Straßenschild „Heinrich-Brüning-Straße“
Sachquelle
Münster 1965

Kurze Erläuterung

Dr. Heinrich Brüning (1885–1970) saß als national-konservativer Katholik seit 1924 für die katholische Zentrumspartei im Reichstag und war von 1930 bis 1932 Reichskanzler. Seine Amtszeit fällt damit in die Zeit der Weltwirtschaftskrise, welche die Weimarer Republik stark belastete.
Nachdem im März 1930 die Große Koalition aus SPD, DDP (Deutsche Demokratische Partei), Zentrum, BVP (Bayerische Volkspartei) und DVP (Deutsche Volkspartei) zerbrach, wurde Brüning von Reichspräsident Hindenburg mit der Regierungsbildung beauftragt. Er bildete daraufhin das erste sogenannte Präsidialkabinett.
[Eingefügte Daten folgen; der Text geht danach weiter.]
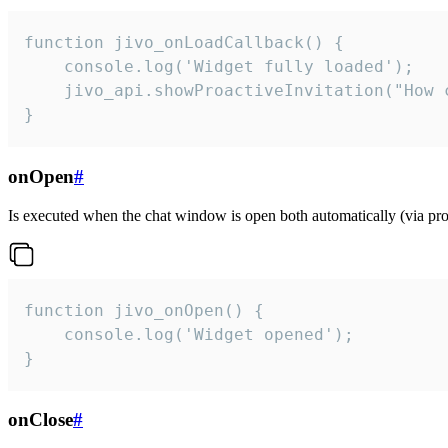
function jivo_onLoadCallback() {

    console.log('Widget fully loaded');

    jivo_api.showProactiveInvitation("How c
}
onOpen
#
Is executed when the chat window is open both automatically (via proa
function jivo_onOpen() {

    console.log('Widget opened');

}
onClose
#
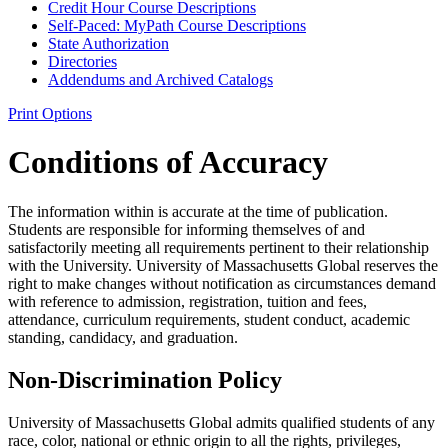
Credit Hour Course Descriptions
Self-​Paced: MyPath Course Descriptions
State Authorization
Directories
Addendums and Archived Catalogs
Print Options
Conditions of Accuracy
The information within is accurate at the time of publication.
Students are responsible for informing themselves of and
satisfactorily meeting all requirements pertinent to their relationship
with the University. University of Massachusetts Global reserves the
right to make changes without notification as circumstances demand
with reference to admission, registration, tuition and fees,
attendance, curriculum requirements, student conduct, academic
standing, candidacy, and graduation.
Non-Discrimination Policy
University of Massachusetts Global admits qualified students of any
race, color, national or ethnic origin to all the rights, privileges,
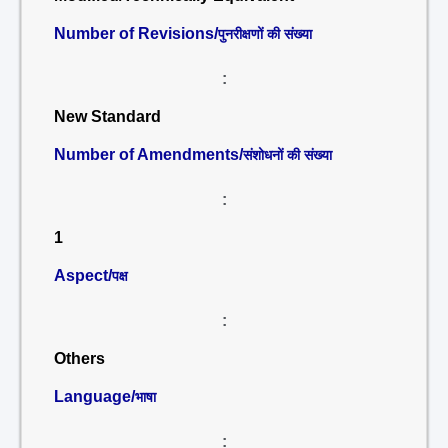
Number of Revisions/
पुनरीक्षणों की संख्या
:
New Standard
Number of Amendments/
संशोधनों की संख्या
:
1
Aspect/
पक्ष
:
Others
Language/
भाषा
:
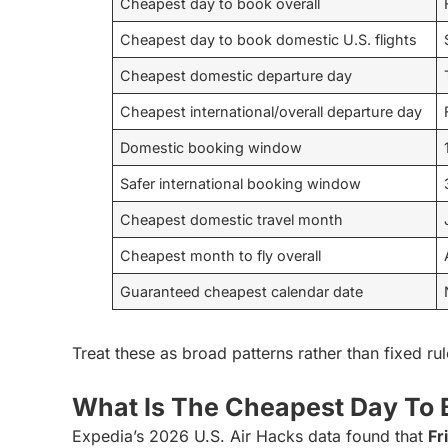
Cheapest day to book overall
Cheapest day to book domestic U.S. flights
Cheapest domestic departure day
Cheapest international/overall departure day
Domestic booking window
Safer international booking window
Cheapest domestic travel month
Cheapest month to fly overall
Guaranteed cheapest calendar date
Treat these as broad patterns rather than fixed rul
What Is The Cheapest Day To 
Expedia’s 2026 U.S. Air Hacks data found that
Fr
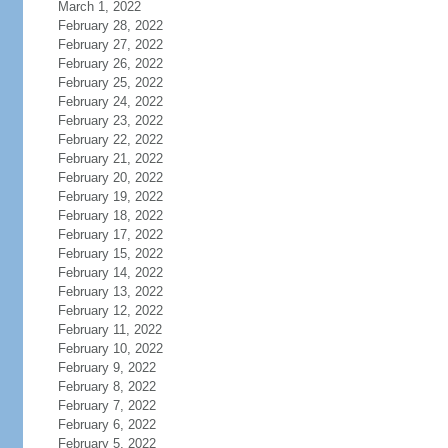
March 1, 2022
February 28, 2022
February 27, 2022
February 26, 2022
February 25, 2022
February 24, 2022
February 23, 2022
February 22, 2022
February 21, 2022
February 20, 2022
February 19, 2022
February 18, 2022
February 17, 2022
February 15, 2022
February 14, 2022
February 13, 2022
February 12, 2022
February 11, 2022
February 10, 2022
February 9, 2022
February 8, 2022
February 7, 2022
February 6, 2022
February 5, 2022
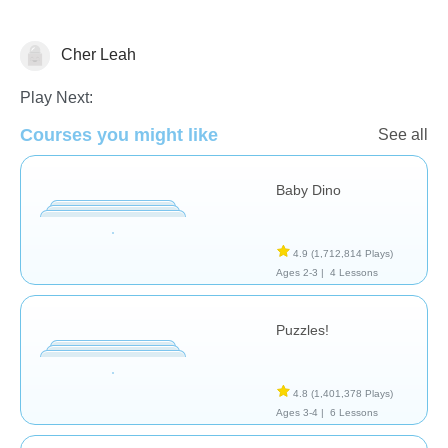
Cher Leah
General
Play Next:
Courses you might like
See all
Baby Dino
4.9
(1,712,814 Plays)
Ages 2-3 |
4 Lessons
Puzzles!
4.8
(1,401,378 Plays)
Ages 3-4 |
6 Lessons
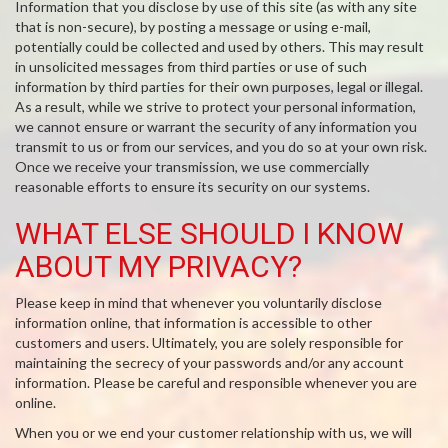
Information that you disclose by use of this site (as with any site
that is non-secure), by posting a message or using e-mail,
potentially could be collected and used by others. This may result
in unsolicited messages from third parties or use of such
information by third parties for their own purposes, legal or illegal.
As a result, while we strive to protect your personal information,
we cannot ensure or warrant the security of any information you
transmit to us or from our services, and you do so at your own risk.
Once we receive your transmission, we use commercially
reasonable efforts to ensure its security on our systems.
WHAT ELSE SHOULD I KNOW
ABOUT MY PRIVACY?
Please keep in mind that whenever you voluntarily disclose
information online, that information is accessible to other
customers and users. Ultimately, you are solely responsible for
maintaining the secrecy of your passwords and/or any account
information. Please be careful and responsible whenever you are
online.
When you or we end your customer relationship with us, we will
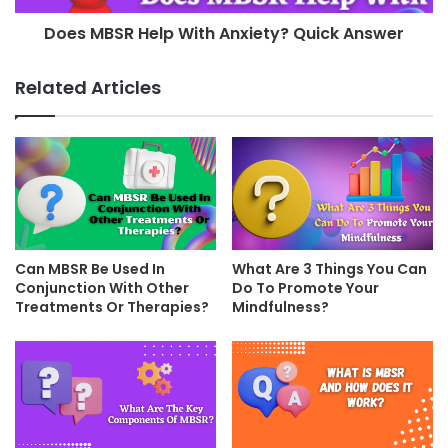
Does MBSR Help With Anxiety? Quick Answer
Related Articles
Can MBSR Be Used In
What Are 3 Things You Can
Conjunction With Other
Do To Promote Your
Treatments Or Therapies?
Mindfulness?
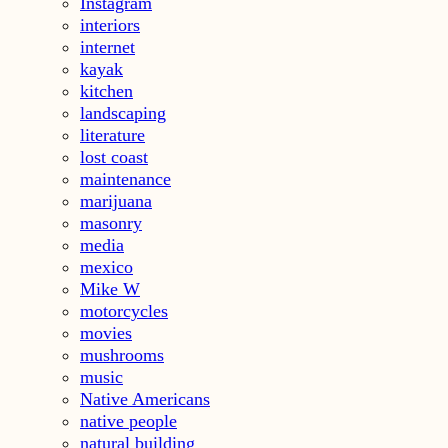
Instagram
interiors
internet
kayak
kitchen
landscaping
literature
lost coast
maintenance
marijuana
masonry
media
mexico
Mike W
motorcycles
movies
mushrooms
music
Native Americans
native people
natural building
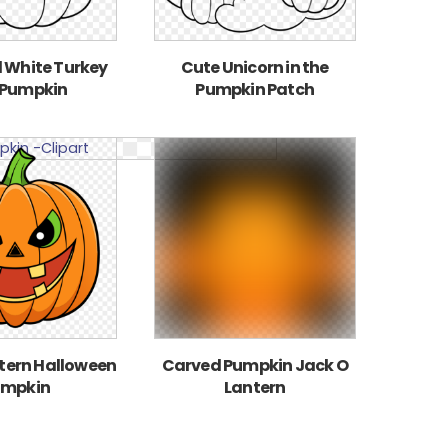
 White Turkey
Cute Unicorn in the
 Pumpkin
Pumpkin Patch
tern Halloween
Carved Pumpkin Jack O
umpkin
Lantern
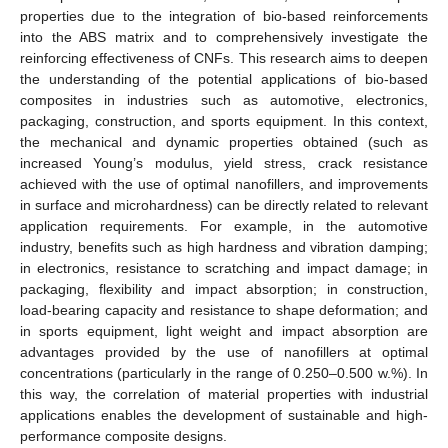
properties due to the integration of bio-based reinforcements
into the ABS matrix and to comprehensively investigate the
reinforcing effectiveness of CNFs. This research aims to deepen
the understanding of the potential applications of bio-based
composites in industries such as automotive, electronics,
packaging, construction, and sports equipment. In this context,
the mechanical and dynamic properties obtained (such as
increased Young’s modulus, yield stress, crack resistance
achieved with the use of optimal nanofillers, and improvements
in surface and microhardness) can be directly related to relevant
application requirements. For example, in the automotive
industry, benefits such as high hardness and vibration damping;
in electronics, resistance to scratching and impact damage; in
packaging, flexibility and impact absorption; in construction,
load-bearing capacity and resistance to shape deformation; and
in sports equipment, light weight and impact absorption are
advantages provided by the use of nanofillers at optimal
concentrations (particularly in the range of 0.250–0.500 w.%). In
this way, the correlation of material properties with industrial
applications enables the development of sustainable and high-
performance composite designs.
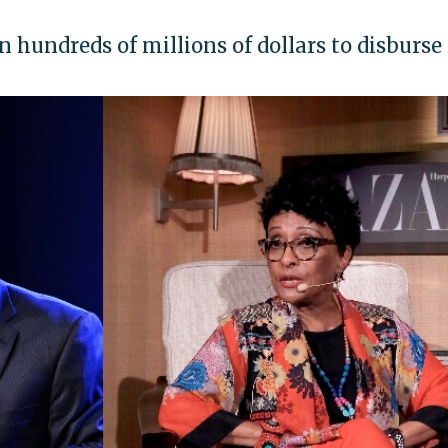
 hundreds of millions of dollars to disburse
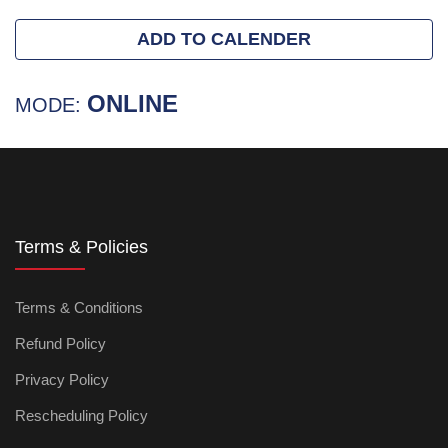
ADD TO CALENDER
ONLINE
MODE:
Terms & Policies
Terms & Conditions
Refund Policy
Privacy Policy
Rescheduling Policy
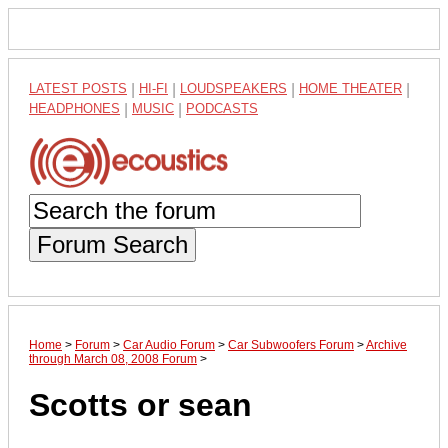
LATEST POSTS
|
HI-FI
|
LOUDSPEAKERS
|
HOME THEATER
|
HEADPHONES
|
MUSIC
|
PODCASTS
Forum Search
Home
>
Forum
>
Car Audio Forum
>
Car Subwoofers Forum
>
Archive
through March 08, 2008 Forum
>
Scotts or sean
Präsidialkabinette waren Minderheitsregierungen, die auf die Rechte des Reichspräsidenten (Artikel 48) zurückgriffen. Sie schwächten zwar die parlamentarische Demokratie, waren aber verfassungskonform. Mittels Notverordnungen regierte das „Kabinett Brüning“, bis Hindenburg ihm im Mai 1932 das Vertrauen entzog. Wegen seiner drastischen Sparmaßnahmen zur Bekämpfung der Weltwirtschaftskrise war Brüning in der öffentlichen Meinung unbeliebt.
Sein Umgang mit den Nationalsozialisten schwankte zwischen Bekämpfung und dem Versuch der demokratischen Einbindung der NSDAP in eine Rechtskoalition, über welche im November 1931 verhandelt wurde. Im Juli 1933 wickelte er als Vorsitzender das Zentrum als letzte demokratische Partei ab, ehe er 1934 aus Deutschland floh. Den Rest seines Lebens verbrachte er vor allem in den USA, wo er an Universitäten lehrte. Zwischen 1951 und 1955 kehrte er für einen Lehrauftrag kurzzeitig auch wieder nach Deutschland zurück.
Schon 1932 war er zum Ehrenbürger seiner Heimatstadt Münster ernannt worden, in dessen Innenstadt seit 1965/66 auch eine Straße nach ihm benannt ist.

Relevanz des Materials

Anhand des Entstehens und letztendlich auch des Bruchs der großen Koalition, welche fünf Parteien vom linken bis ins rechte Spektrum umfasste, kann die politisch instabile Situation der Republik am Ende der 1920er Jahre aufgezeigt werden. Eine Auseinandersetzung mit der Politik Brünings hingegen bietet eine umfangreiche Diskussionsgrundlage über das Ende der Weimarer Demokratie. So kann argumentiert werden, dass Brüning schon 1931 durch die angestrebte Einbindung der NSDAP in eine demokratische Rechtskoalition die Demokratie zu schützen versuchte, da er auf diesem Wege die Oppositionsmacht der Nationalsozialist:innen zu schwächen beabsichtigte. Andererseits untergrub er selbst durch die ihm gebildeten Präsidialkabinette sowie seine autoritäre Regierung mittels Notverordnungen die demokratischen Fundamente des Staates. Hierbei muss jedoch auch die Rolle des Reichspräsidenten Paul von Hindenburgs hervorgehoben werden, welcher die Präsidialkabinette und ihre Notverordnungsregierung – und somit auch den Übergang zur nationalsozialistischen Diktatur – durch seine präsidialen Vollmachten erst ermöglichte.
Abschließend kann sich mit erinnerungskultureller Praxis auseinandergesetzt werden, indem kritisch hinterfragt wird, ob die Ehrung Brünings durch die Stadt Münster in den 1960er Jahren angesichts der diskutierten Umstände noch als angemessen empfunden wird oder nicht.

Dr. Hendrik Martin Lange

Lernort 

Das Stadtarchiv der Stadt Münster versteht sich als „Gedächtnis der Stadt“ und archiviert Unterlagen der Stadtverwaltung. So wird die Stadtgeschichte Münsters bewahrt und für unterschiedliche Interessierte zur Verfügung gestellt. Die Bestände können vorab recherchiert und dann zur Einsicht im Lesesaal bereitgestellt werden.